Shoulder pain is one of the most common complaints after stroke. The intricate mechanism of the shoulder girdle makes it susceptible to malalignment following any kinds of injury, whether it is a fracture, dislocation or subluxation the pain can be quite debilitating, and the management of such chief complaints could be confusing to most clinicians. Hemiplegic shoulder on the other hand is a combination of multiple restrictions and imbalances in the shoulder girdle and the head of humorous (think of scapulohumeral rhythm and the 2:1 movement ratio of humerus in relation to scapula-see video in appendix at the bottom of the post). Whether it is due to paralysis, paresis or spasticity, your patient needs your attention, and referring them to a PT or OT who does not understand stroke is not a wise move! Take a few minutes and examine their shoulders, and do not send them for imaging unless you are absolutely sure that there is a fracture.
What To Do
Whether you see these patients in the office or on the ward, like any good physician, history and physical comes first, some patients with hemianesthesia or hemispatial neglect bump into obstacles or fall frequently without initially feeling any pain. If falls or skeletal injuries are ruled out, based on my experience a 30 second passive range of motion to all possible directions and angels while supporting the weight of the arm (by placing your forearm under their elbow) can drastically improve their pain. Adhesion capsulitis is a restrictive phenomenon and can lead to more pain, so educate both the patient and family members, and teach them how to range and stretch a subluxed shoulder.
prescribing splints or slings are usually problematic, because these patients are not able to put it on without assistance, also splints can potentially decrease the ROM even further and cause more complications. Pharmacotherapy also is not helpful unless clear signs of inflammation, spasticity or arthritis are observed.
Functional electrical stimulation (FES) has shown to improve outcome if used early enough. A systematic review and meta-analyis in 2015 showed that FES can decrease subluxation, though it did not affect pain scores (Vafadar, Côté, & Archambault, 2015).
Acupuncture, also has not shown any promising results (what else is new!) another systematic review and meta-analysis, looked through 188 related published research (only 12 were RCTs) and found inconclusive results (Lee & Lim, 2016).
As mentioned above the best way to mange the pain for a hemiplegic shoulder is to recognize and understand the underlying cause of pain.
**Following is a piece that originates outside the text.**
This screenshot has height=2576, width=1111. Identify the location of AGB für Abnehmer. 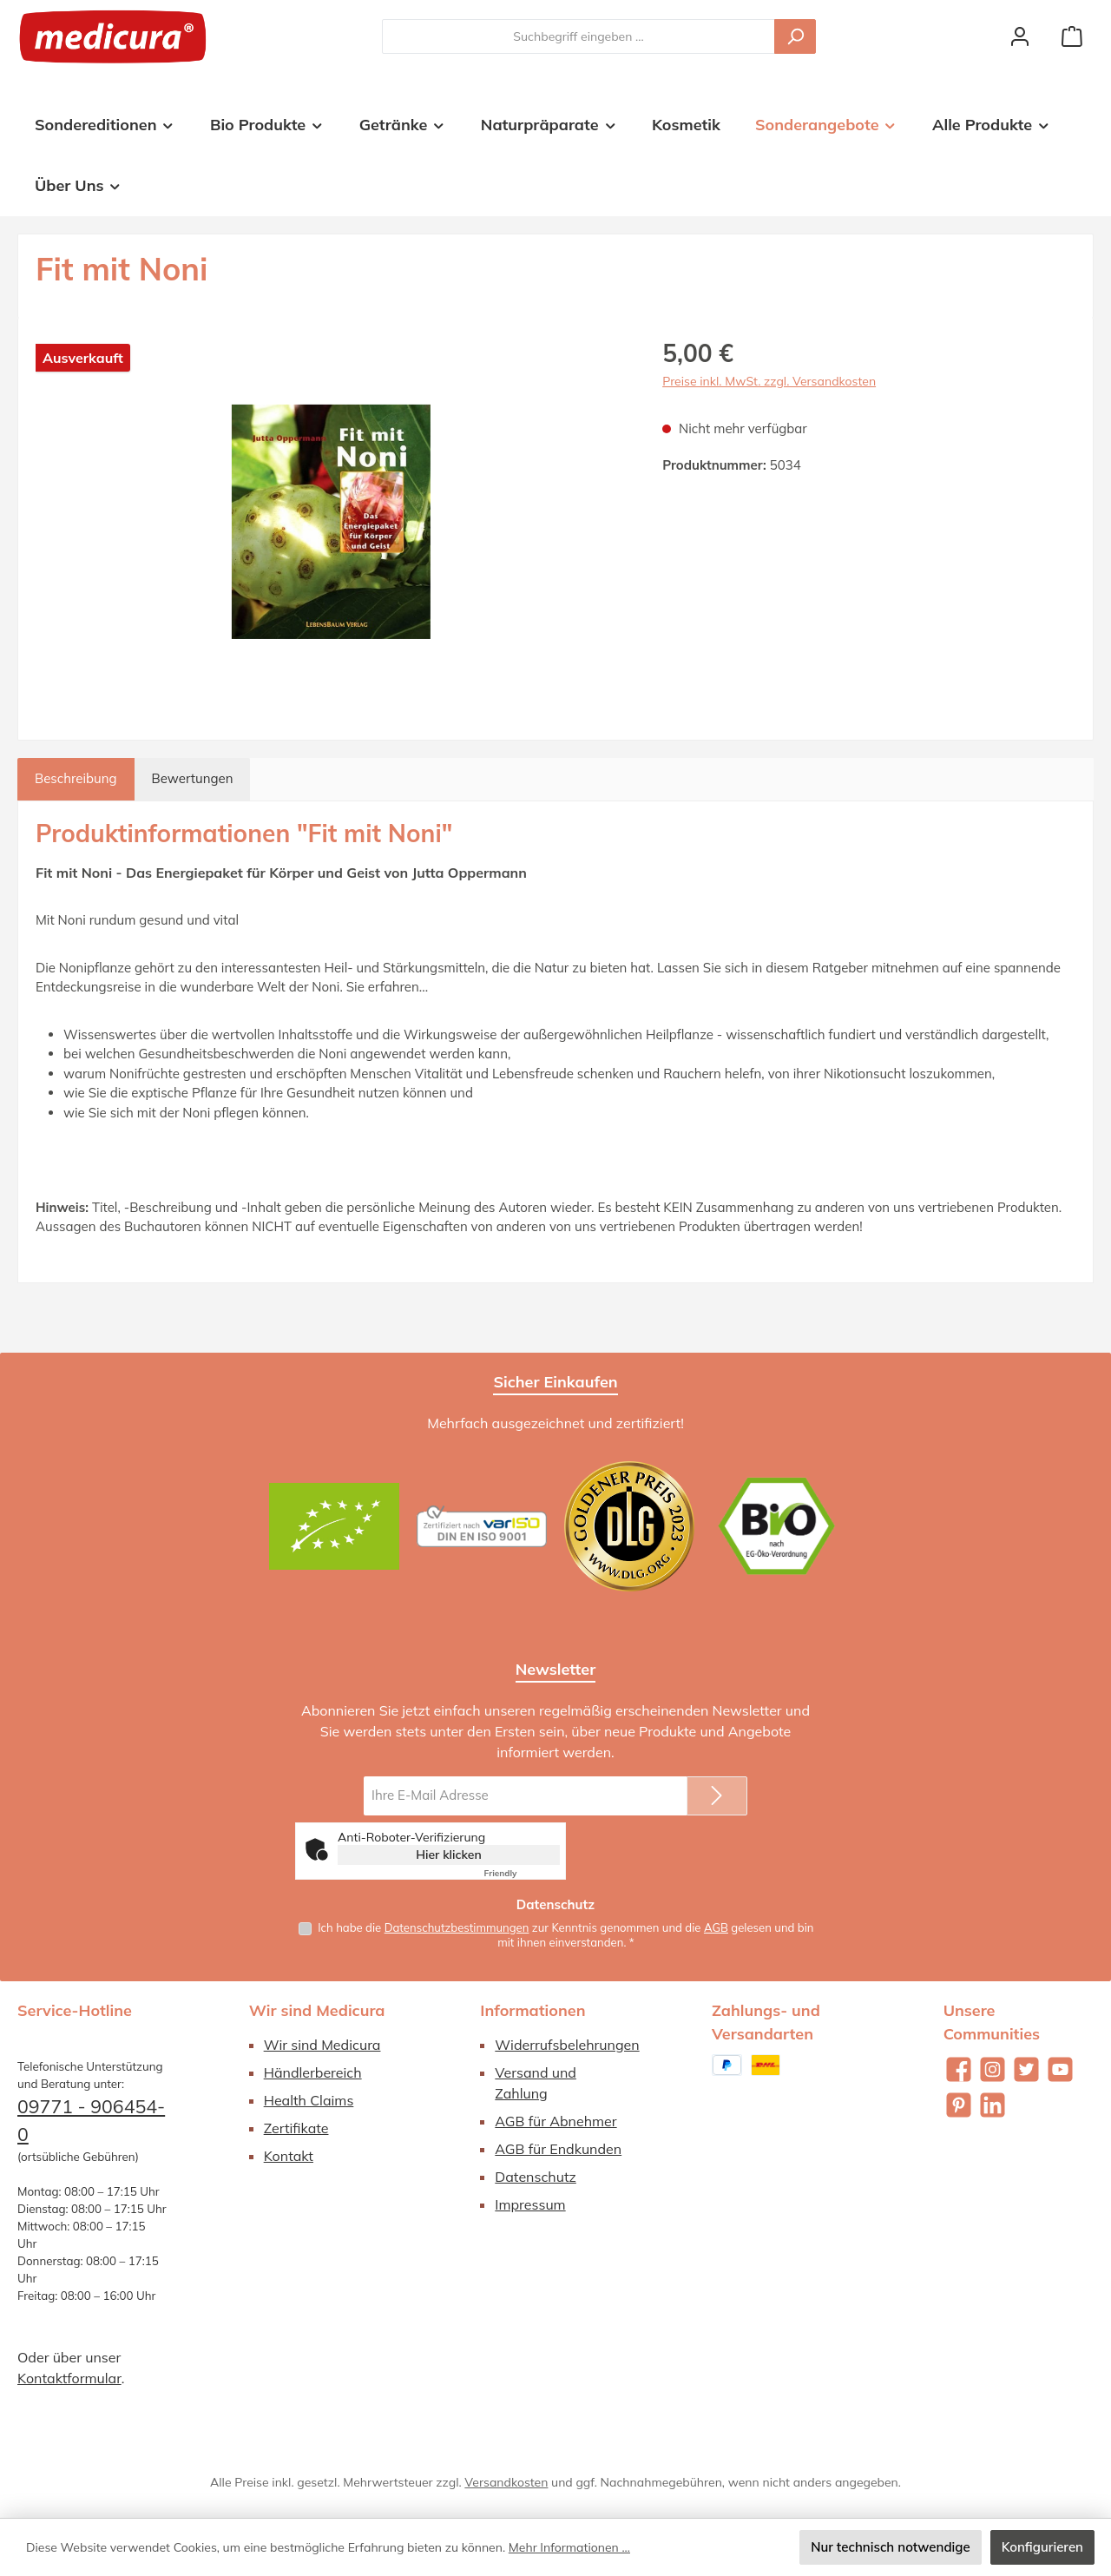
(555, 2121).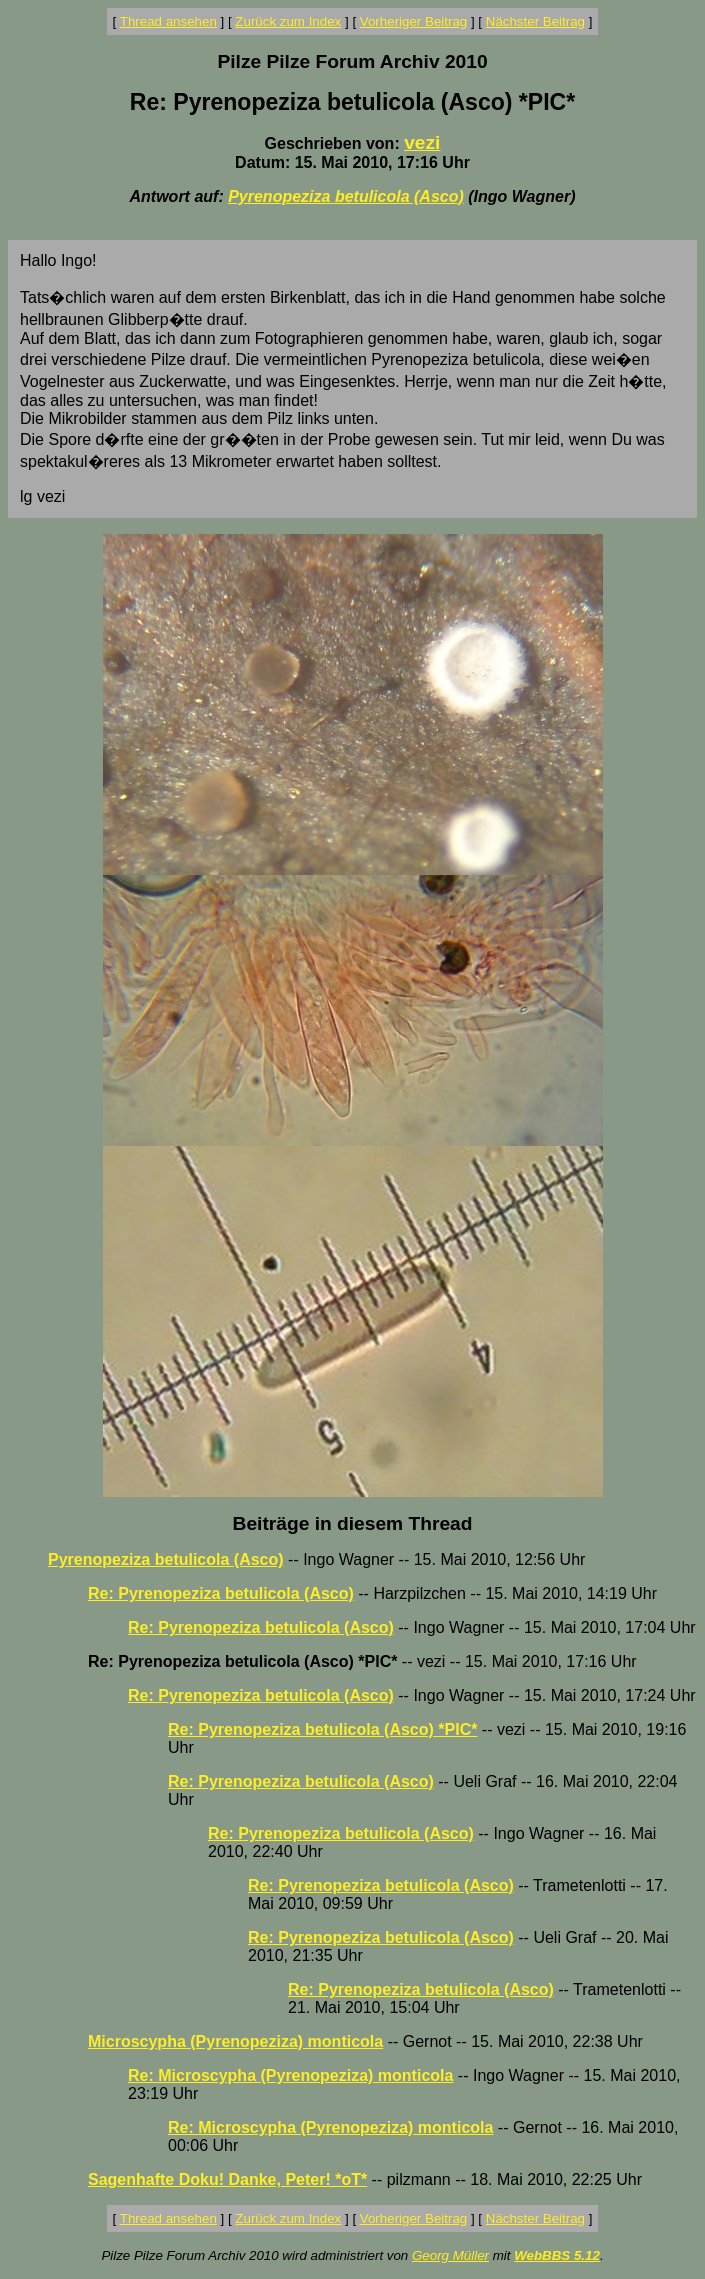 This screenshot has height=2279, width=705. Describe the element at coordinates (557, 2255) in the screenshot. I see `WebBBS 5.12` at that location.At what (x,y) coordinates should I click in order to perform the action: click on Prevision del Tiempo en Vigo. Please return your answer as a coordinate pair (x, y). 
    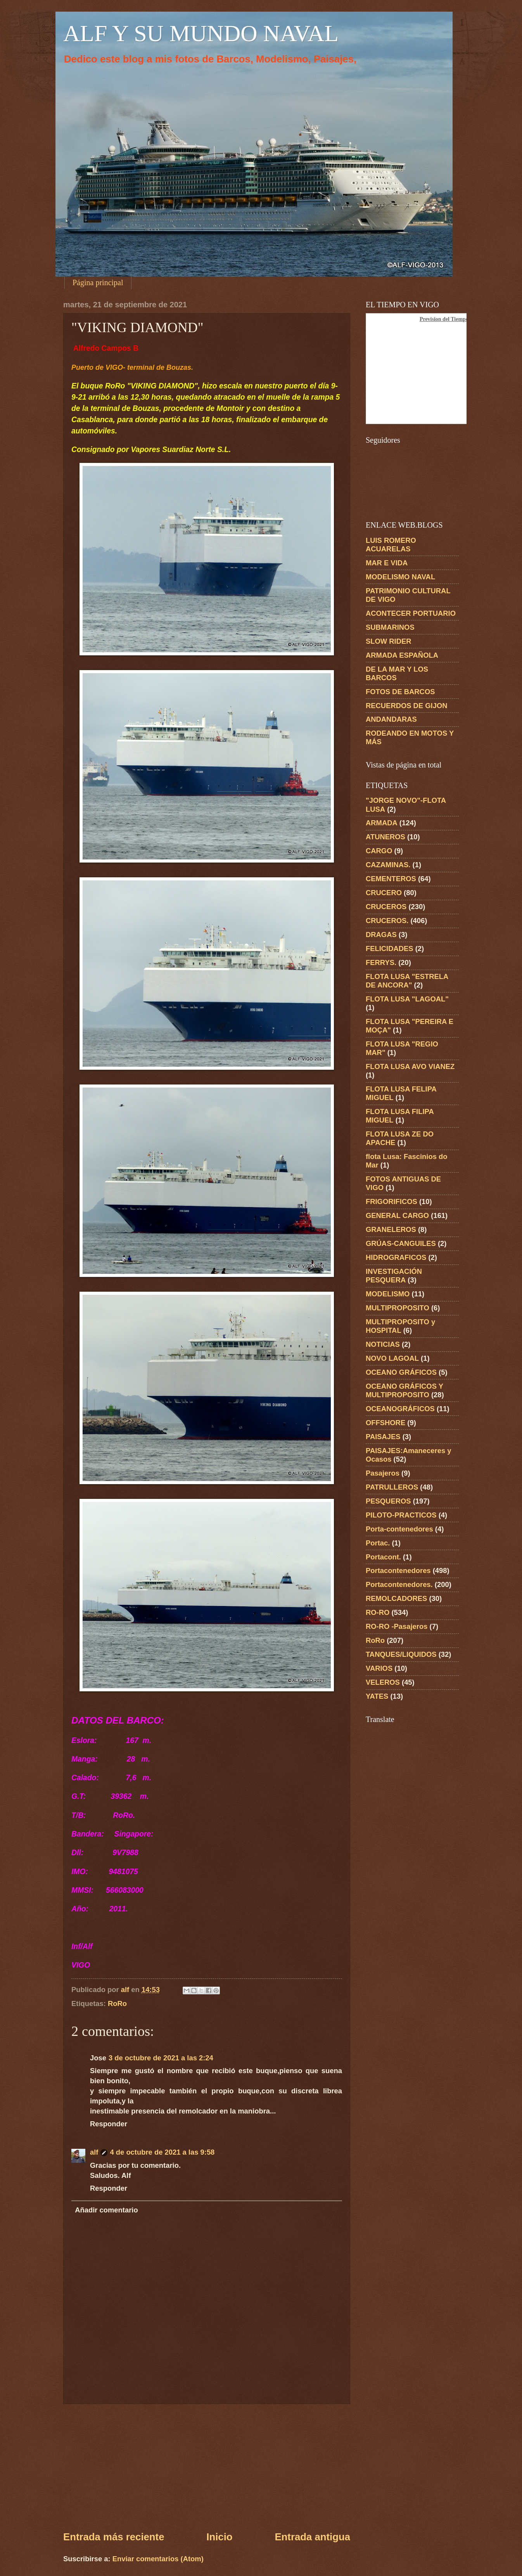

In most cases post stroke central pain syndrome (PSCPS) is the main cause of pain, and pharmacotherapy is useless unless spasticity or inflammatory process is detected. NSAIDs or muscle relaxants are low yield therapies and can even interfere with their ongoing rehab. Gabapentin on the other hand is a different story if suspicious of PSCPS (Hesami et al., 2015).
Know your rehab team, and do not refer patients to any PT or OT unless you are certain they can mange such conditions better than you. Master the art of range of motion and develop your magic touch.